2) Falar que o servidor ganha o dobro de uma pessoa com a mesma qualificação no setor privado é um pouco complexo, porque diploma não é sinônimo de responsabilidade. Um delegado da PF, por exemplo, tem graduação em Direito, mas será que é sensato comparar um delegado com um bacharel de Direito? O delegado é responsável por diversos servidores, é algo similar a uma função gerencial, não? Será que um analista do BACEN, cargo que você exercer, é uma função de complexidade e responsabilidade média ou superior ao mercado?
3) Dizem que foi o crescimento de gastos em folha que quebrou o setor público, mas pelo tesouro transparente esses gastos se demonstram bem estáveis, o que explodia foram os gastos de previdência e agora querem botar a culpa da má gestão da coisa pública toda nas costas do servidor. Só eu tenho essa impressão?
http://www.tesourotransparente.gov.br
Minhas ponderações:
1) Falar em treine de 2 anos chega a ser ridículo o tamanho do desconhecimento da máquina pública desse governo, os caras não conhecem o estágio probatório rsrs.
2) Retirar a estabilidade para novos servidores é algo que não faz sentido, a CF já regula muito bem hipóteses para controle de gastos públicos, permitindo demissão de servidores estáveis para o controle de gasto de pessoal, só que isso não é colocado em prática.
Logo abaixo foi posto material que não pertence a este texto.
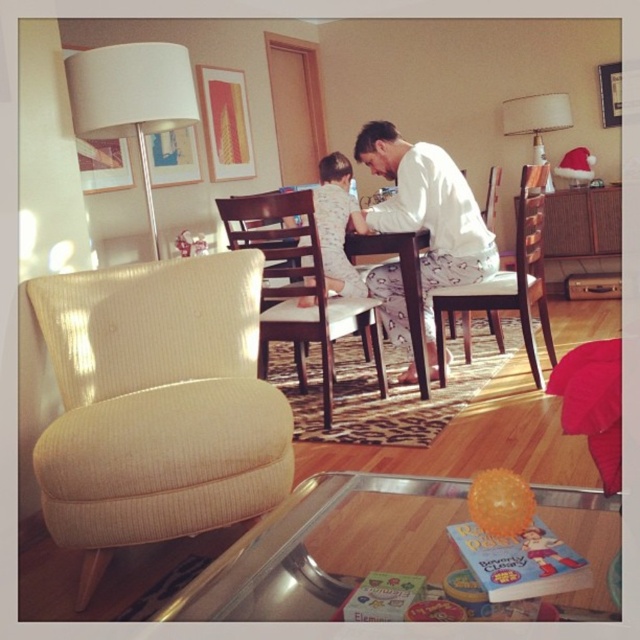 Can you confirm if wooden chair at center is smaller than white pajama at center?

No.

Does wooden chair at center appear on the left side of white pajama at center?

Yes, wooden chair at center is to the left of white pajama at center.

Between point (298, 308) and point (339, 177), which one is positioned in front?

Point (298, 308) is more forward.

You are a GUI agent. You are given a task and a screenshot of the screen. Output one action in this format:
    pyautogui.click(x=<x>, y=<y>)
    Task: Click on the wooden chair at center
    The image size is (640, 640).
    Given the screenshot: What is the action you would take?
    pyautogui.click(x=298, y=285)

Can you confirm if beige textured armchair at left is positioned below transparent glass table at lower center?

No, beige textured armchair at left is not below transparent glass table at lower center.

Is beige textured armchair at left to the left of transparent glass table at lower center from the viewer's perspective?

Correct, you'll find beige textured armchair at left to the left of transparent glass table at lower center.

What do you see at coordinates (156, 404) in the screenshot? Image resolution: width=640 pixels, height=640 pixels. I see `beige textured armchair at left` at bounding box center [156, 404].

Locate an element on the screen. The width and height of the screenshot is (640, 640). beige textured armchair at left is located at coordinates (156, 404).

Can you confirm if white cotton shirt at center is smaller than white fabric armchair at center?

No.

Does white cotton shirt at center lie behind white fabric armchair at center?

Sinceramente penso que essa retirada é mais maléfica do que benéfica.
3) Alguns jornais divulgaram a informação de que 44% dos “servidores do setor público” ganham mais de R$ 10.000,00.
Agora vamos aos fatos. O total de servidores públicos no Brasil (sem contar os empregados públicos) é de aproximadamente 11,4 milhões, assim divididos, 6,5 milhões (57%) nos municípios, 3,7 milhões (33%) nos estados e 1,2 milhões (10%) na União.
Vale dizer, a maioria esmagadora dos servidores (57%) tem vínculo com os 5.570 municípios brasileiros. São principalmente professores primários, auxiliares de escolas e creches, merendeiros, auxiliares de serviços gerais, auxiliares de enfermagem, enfermeiros e congêneres, que na sua maioria têm remuneração inferior a R$ 2.000,00. Os estados estão em situação similar aos municípios.
4) Por razões óbvias a disparidade salarial será menor nos estados e municípios, a União concentra servidores cujas atribuições são também mais complexas, como analistas do BACEN, magistrados, auditores da RF, órgãos de controle e regulamentação, professores universitários. Já os estados também possuem gastos de pessoal bastante altos pois concentram professores e militares, que se aposentam rápido e também demandam um alto efetivo.
5) Adoram falar dos EUA, mas isso ninguém mostra:
https://www.govexec.com/pay-benefits/2015/10/feds-earn-78-more-private-sector-workers-study-finds/122586/
6) Dos 5-8% do PIB com juros da dívida ninguém fala, ninguém tem proposta para reduzir esse custo monstruoso que cedo ou tarde serão pagos com dinheiro de impostos, ou seja, todo o sacrifício vai pra pagar esses juros monstruosos.
7) Sendo pragmático, reduzir os salários das carreiras de elite para os padrões do ES (inicial de 10~12k, com 25 anos pra chegar no topo) e principalmente das carreiras “mais simples e meramente administrativas” pois representam a grande massa do serviço público e mesmo executando atividades mais simples possuem uma média salarial bem alta (~12k). Acho que seria uma proposta bem realista, porque uma alteração ao molde vampirão (5 mil inicial) todos sabemos que não vai passar nunca. O grande ajuste em termos salariais está em congelar salários por alguns anos, não adianta reduzir iniciais e continuar dando reajustes, já que a grande massa de servidores será composta dos atuais ativos e inativos, qualquer coisa diferente disso é botar o bode na sala e fugir do problema.
Obrigado pela paciência de ler isso tudo, forte abraço kkkkk.